Now, the first extensive study of the bird’s full genome concludes that people in northern Southeast Asia or southern China domesticated a colorful pheasant sometime after about 7500 B.C.E. Migrants and traders then carried the bird across Asia and on to every continent except Antarctica.
“Our results contradict previous claims that chickens were domesticated in northern China and the Indus Valley,” researchers led by Ming-Shan Wang from the Chinese Academy of Sciences’s Kunming Institute of Zoology write in a paper published today in Cell Research. They also found that the modern chicken’s chief ancestor is a subspecies of red jungle fowl named Gallus gallus spadiceus.
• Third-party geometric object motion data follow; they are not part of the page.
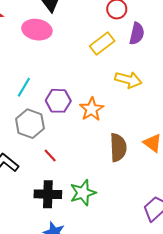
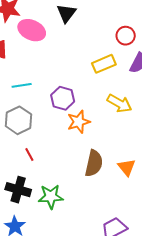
pink ellipse: (37, 30) -> (32, 30), moved
cyan line: (24, 87) -> (22, 85), turned 36
purple hexagon: (58, 101) -> (63, 98), moved

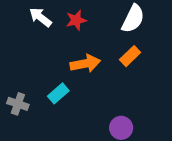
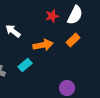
white arrow: (40, 17) -> (13, 31), moved
red star: (76, 20) -> (52, 16), moved

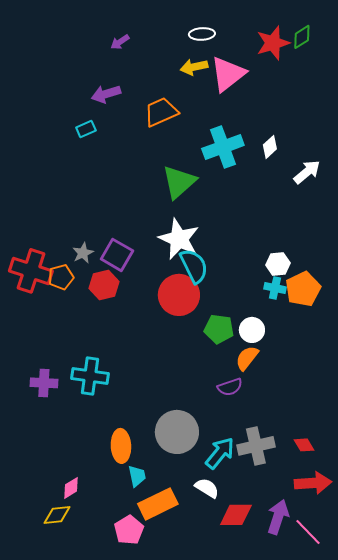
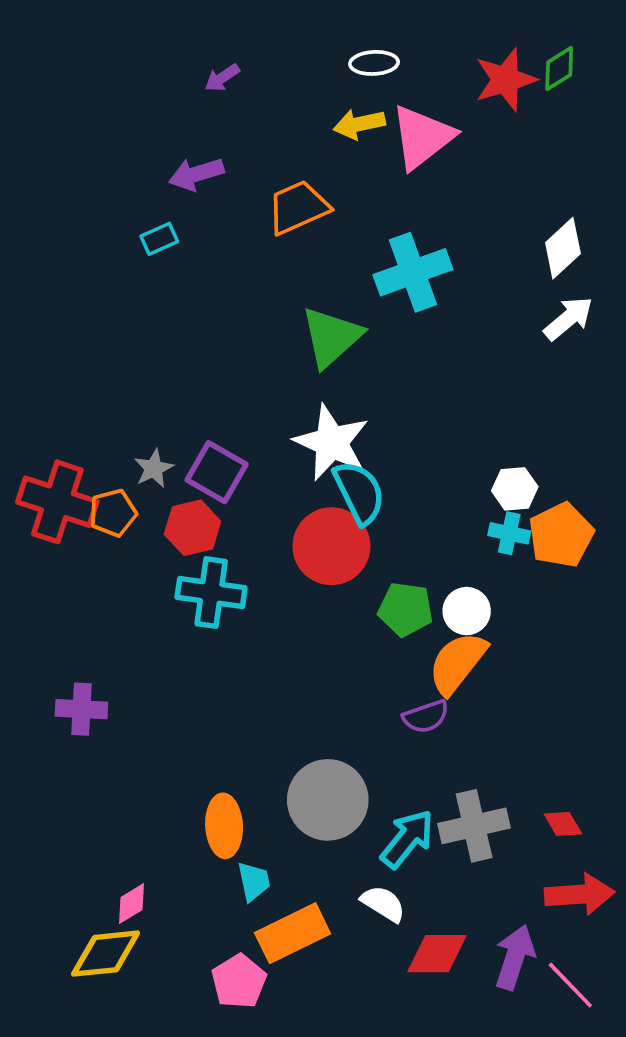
white diamond: (270, 147) -> (563, 248), moved, size x1.4
orange semicircle: (247, 358) -> (457, 663), size x1.4
cyan cross: (90, 376) -> (211, 593), moved
yellow diamond: (57, 515) -> (106, 954), size x1.4

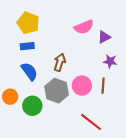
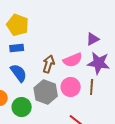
pink semicircle: (84, 27) -> (73, 60), moved
purple star: (110, 61) -> (99, 63), size x1.6

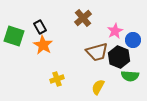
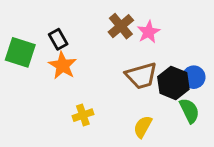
pink star: (115, 31) -> (149, 32), moved
blue circle: (133, 40) -> (194, 77), moved
green semicircle: (130, 76) -> (189, 111), turned -120

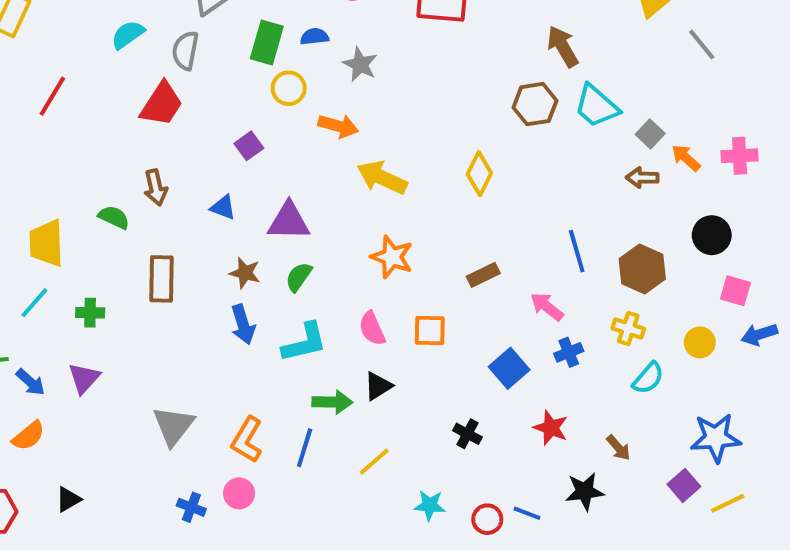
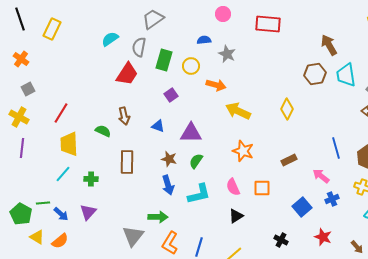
green rectangle: (267, 43) -> (164, 60), moved
red line: (52, 96) -> (61, 113), moved
cyan trapezoid: (597, 106) -> (346, 75), turned 40
green arrow: (332, 402) -> (158, 217), moved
“This is obviously a landmark study,” says Dorian Fuller, an archaeologist at University College London who was not involved in the effort. He adds that the results could shed light on the emergence of agriculture and early trade networks, and what features of the bird made it so attractive to people.
Charles Darwin argued the chicken descended from the red jungle fowl because the birds resemble each other and can make fertile offspring; he speculated that domestication happened in India. But five varieties of the pheasant inhabit a broad arc extending from the jungles of Indonesia to the Himalayan foothills of Pakistan. Which variety led to the chicken, and where, was uncertain. Based on presumed chicken bones, archaeologists claimed, variously, that people domesticated the bird 9000 years ago in northern China and 4000 years ago in Pakistan.
DNA studies promised to resolve the issue, but researchers had few samples from the bird’s wild relatives. So Jianlin Han, a geneticist at the Joint Laboratory on Livestock and Forage Genetic Resources, embarked on a 20-year project to sample indigenous village chickens [sciencemag.org] and wild jungle fowl [sciencemag.org] near more than 120 villages across Asia and Africa.